Freedom and Control
Does being in control really make us free?
Posted April 30, 2011 Reviewed by Ekua Hagan
Key points
- If people are not interested in changing their behavior, it is almost impossible to make them change.
- Many people attempt to control others through methods such as acting aloof or like one is a victim.
- A truly free person is immune to others' attempts at controlling their behavior.
I have been thinking a lot lately about freedom and control recently because . . . well, because my therapist suggested that I do this. (Yes, psychologists sometimes need to be in therapy as much as anyone else, sometimes even more so.)
It seems to me that people often equate freedom with having a lot of control over things. We think we would rather be the boss who has control over other employees than the subordinate or follower who is under the control of the boss. Psychologists reinforce the idea that control is a good thing. Research on locus of control indicates that people with an internal locus of control (people who believe they are in control of the rewards they receive in life) are psychologically healthier and more successful than people with an external locus of control (people who believe their fate is in the hands of external, uncontrollable factors).
Yet there is a downside to being in control when it involves trying to control other people, because other people don't want to be controlled by you any more than you want to be controlled by other people. In therapy, we often hear that if we do not like the way in which others are behaving, we are better off changing our own feelings about their behavior than trying to change their behavior. The reason for this is that behavioral habits are notoriously difficult to change, even when a person really wants to change his or her own habits; if people are not interested in changing their behavior, it is almost impossible to make them change.
Neurotic control dramas
In keeping with a theme I've developed in this blog, a theme of finding interesting and valid psychological insights in what some consider to be fringe science, I want to write a bit about what James Redfield said about control issues in his novel The Celestine Prophecy.
Drawing on the work of Ernest Becker, an existentialist-psychoanalytic, cultural anthropologist, Redfield suggests that attempting to control another person's behavior is a type of neurosis, based on childhood feelings of powerlessness.
Redfield referred to different strategies of attempting to have a hold over others as control dramas. Attempts to hold sway over others are more obvious in the two active control dramas, The Interrogator and The Intimidator. The Interrogator constantly questions and criticizes the behavior of others, throwing them off-balance and making them feel uneasy. The Intimidator uses violence or threats of violence to get others to comply with his or her wishes.
Redfield also identifies two passive control dramas, The Aloof and The Poor Me. The Aloof acts distant and detached, speaking rarely and then only in vague and cryptic ways. This strategy makes others do all of the work in communicating and in coordinating activities. The Poor Me constantly whines and complains about not feeling well. This strategy is meant to make others feel guilty about asking the Poor Me to do anything, forcing them to take care of everything, including the Poor Me.
"Normal" methods of control
The ways in which people attempt to control others are not limited to the neurotic control dramas. Many of the ways in which people strive to regulate each others' behavior are regarded as perfectly normal and not at all neurotic. For example, people use flattery and do nice things for others, expecting that they will return the favor. Most of us hold standards of what we regard as appropriate behavior, and we try to change people who do not follow those standards. People will use negative labels such as lazy, foolish, and wrong in attempts to persuade people to change behavior they do not like. Often they claim they are trying to change others for their own good.
When someone is truly free
A truly free person, according to Don Miguel Ruiz, is immune to both the neurotic and normal attempts of others to regulate his or her behavior. The advice he gives us for accomplishing this is to make the following agreement with ourselves: "Don't take anything personally."
When we agree not to take anything personally, we regard all attempts by others to control us as statements about them, not about us.

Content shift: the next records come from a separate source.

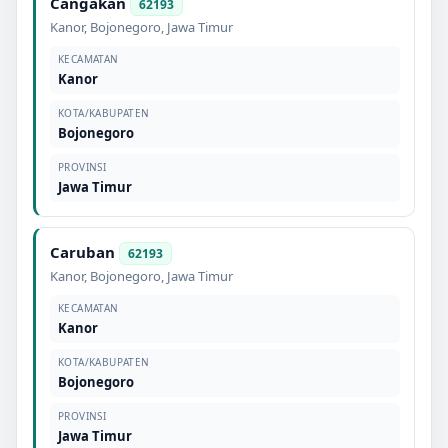
Cangakan
62193
Kanor
,
Bojonegoro
,
Jawa Timur
KECAMATAN
Kanor
KOTA/KABUPATEN
Bojonegoro
PROVINSI
Jawa Timur
Caruban
62193
Kanor
,
Bojonegoro
,
Jawa Timur
KECAMATAN
Kanor
KOTA/KABUPATEN
Bojonegoro
PROVINSI
Jawa Timur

By refusing to take threats, criticism, evasion, complaints, praise, or disapproval personally, we act upon our own reality, not upon theirs.
I would add that a truly free person does not attempt to control others, either. Trying to control others, even people who, in our eyes, are misbehaving, is like trying to make water run uphill. Unless you can convince a person that listening to you is in his or her own best self-interest, you are wasting valuable time, which is antithetical to freedom.
Finally, I am beginning to believe that there's a lot to be said for giving up control sometimes, or "letting go and letting God" as they say in the recovery movement. I know that this flies in the face of research on the merits of internal locus of control, self-efficacy, and similar research. Nonetheless, it seems to me that such an attitude has a strong basis in reality. We are much more likely to achieve success and happiness if we allow ourselves to align with greater forces than to fight the flow and deny reality.